Bahtsul masa’il tersebut melibatkan seratus lebih kiyai yang merupakan perwakilan dari 19 Pengurus Cabang NU se-Jawa Barat, perwakilan dari 31 kecamatan se-Kabupaten Cirebon dan beberapa kiyai dari unsur pesantren yang ada di Kabupaten Cirebon.
“Keputusan Nikah Siri tidak dibenarkan secara syariat, dilatarbelakangi oleh dinamika sosial dan aturan negara sejauh ini, yang menunjukkan realitas nikah sirri justru berpotensi melahirkan dampak negatif yang serius,” tanda Ketua LBM PCNU kab. Cirebon, KH Imam Nawawi di sela-sela silaturahmi dengan jurnalis di Sumber, Sabtu, 4 Maret 2023.
Menurut Imam Nawawi, dampak negatif tersebut mulai dari keterunan yang tidak diakui negara sehingga menyulitkan hukum waris, hingga tidak adanya pembelaan negara dalam menangani sengketa rumah tangga akibat nikah siri.
Bahkan, lanjutnya, dalam kasus-kasus umum, jika terjadi pertentangan dampak nikah siri dengan putusan KUA atau pengadilan agama, sepanjang secara prinsip tidak bertentangan dengan _ijma’ ulama_ (konsensus ulama) dan _qiyas jaliy_ (analogi hukum yang jelas dari sumber hukum islam), putusan KUA dan atau pengadilan agama, didahulukan.
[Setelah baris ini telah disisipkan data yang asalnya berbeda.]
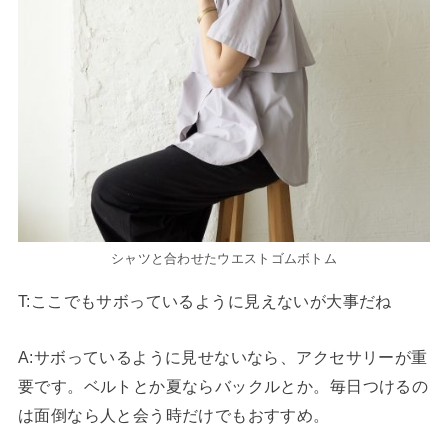
シャツと合わせたウエストゴムボトム
T
:ここでもサボっているように見えないが大事だね
A:サボっているように見せないなら、アクセサリーが重
要です。ベルトとか夏ならバックルとか。毎日つけるの
は面倒なら人と会う時だけでもおすすめ。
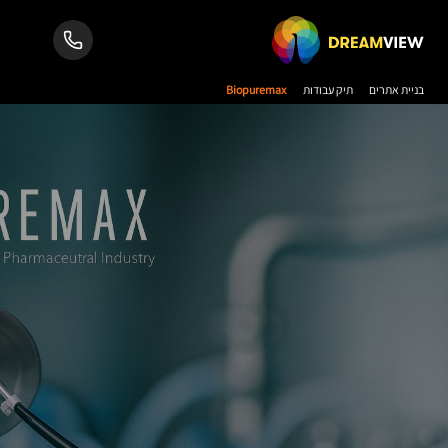
בניית אתרים
תיק עבודות
Biopuremax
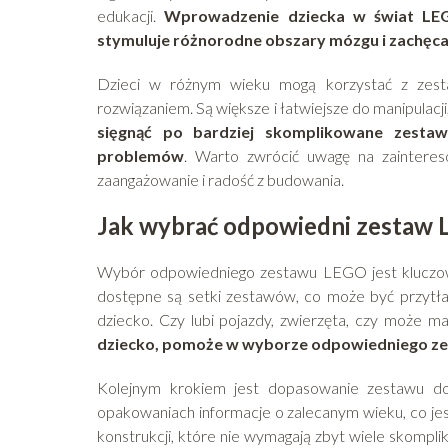
edukacji.
Wprowadzenie dziecka w świat LEG
stymuluje różnorodne obszary mózgu i zachęc
Dzieci w różnym wieku mogą korzystać z zes
rozwiązaniem. Są większe i łatwiejsze do manipulacj
sięgnąć po bardziej skomplikowane zestawy
problemów
. Warto zwrócić uwagę na zainteres
zaangażowanie i radość z budowania.
Jak wybrać odpowiedni zestaw 
Wybór odpowiedniego zestawu LEGO jest kluczowy
dostępne są setki zestawów, co może być przytłacz
dziecko. Czy lubi pojazdy, zwierzęta, czy może
dziecko, pomoże w wyborze odpowiedniego z
Kolejnym krokiem jest dopasowanie zestawu do
opakowaniach informacje o zalecanym wieku, co j
konstrukcji, które nie wymagają zbyt wiele skompl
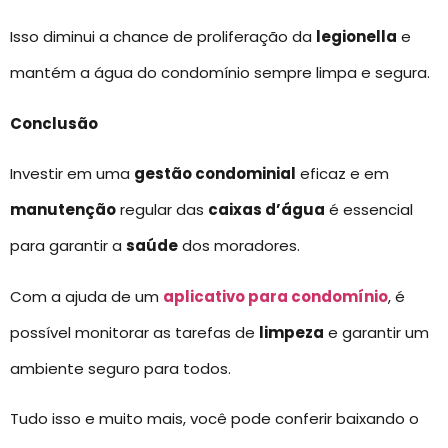
Isso diminui a chance de proliferação da
legionella
e
mantém a água do condomínio sempre limpa e segura.
Conclusão
Investir em uma
gestão condominial
eficaz e em
manutenção
regular das
caixas d’água
é essencial
para garantir a
saúde
dos moradores.
Com a ajuda de um
aplicativo para condomínio
, é
possível monitorar as tarefas de
limpeza
e garantir um
ambiente seguro para todos.
Tudo isso e muito mais, você pode conferir baixando o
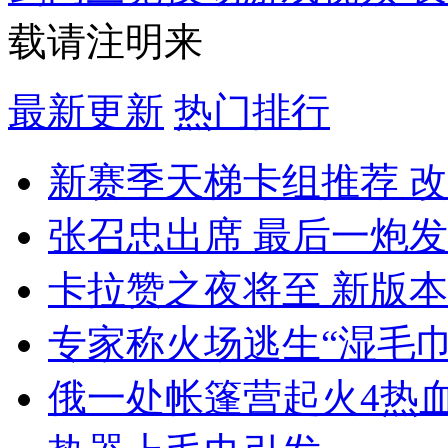
载请注明来
最新更新
热门排行
新赛季天梯卡组推荐 
张召忠出席 最后一炮
卡拉赞之夜将至 新版
专家称火场逃生“湿毛
俄一处帐篷营起火4热血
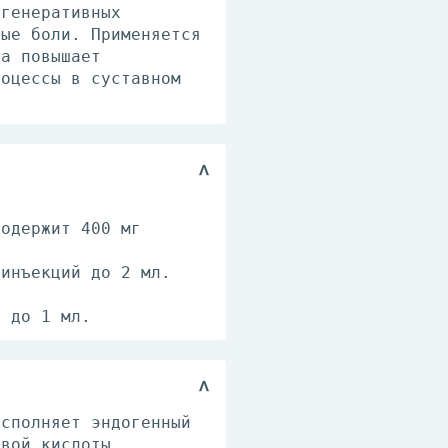
егенеративных
ные боли. Применяется
на повышает
роцессы в суставном
содержит 400 мг
 инъекций до 2 мл.
й до 1 мл.
осполняет эндогенный
овой кислоты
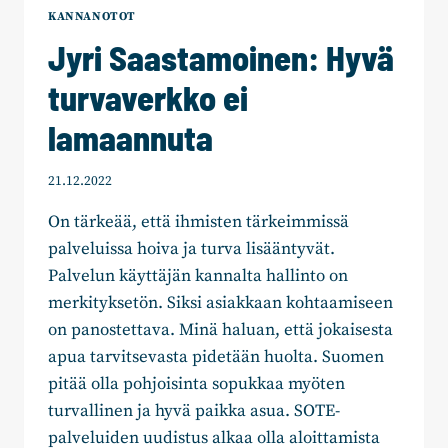
RAJA?
KANNANOTOT
Jyri Saastamoinen: Hyvä
turvaverkko ei
lamaannuta
21.12.2022
On tärkeää, että ihmisten tärkeimmissä
palveluissa hoiva ja turva lisääntyvät.
Palvelun käyttäjän kannalta hallinto on
merkityksetön. Siksi asiakkaan kohtaamiseen
on panostettava. Minä haluan, että jokaisesta
apua tarvitsevasta pidetään huolta. Suomen
pitää olla pohjoisinta sopukkaa myöten
turvallinen ja hyvä paikka asua. SOTE-
palveluiden uudistus alkaa olla aloittamista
Menurut kiyai Imam Nawawi, munculnya nikah siri bisa jadi karena pihak keluarga tidak mengizinkan pilihan anaknya, sehingga sang anak melakukan nikah lari tanpa melibatkan KUA, seperti sejauh ini yang terjadi di banyak kasus, _wali mujbir_ (orang yang memiliki hak menikahkan perempuan yang ada dalam kekuasaannya tanpa izin dan ridha dari perempuan tersebut) tidak mau menjadi wali dalam pernikahan anak perempuannya.
“Atau bisa jadi praktik nikah siri terjadi akibat faktor ekonomi, yakni, ketidakmampuan membayar administrasi negara karena beban-beban yang tidak lazim,” paparnya.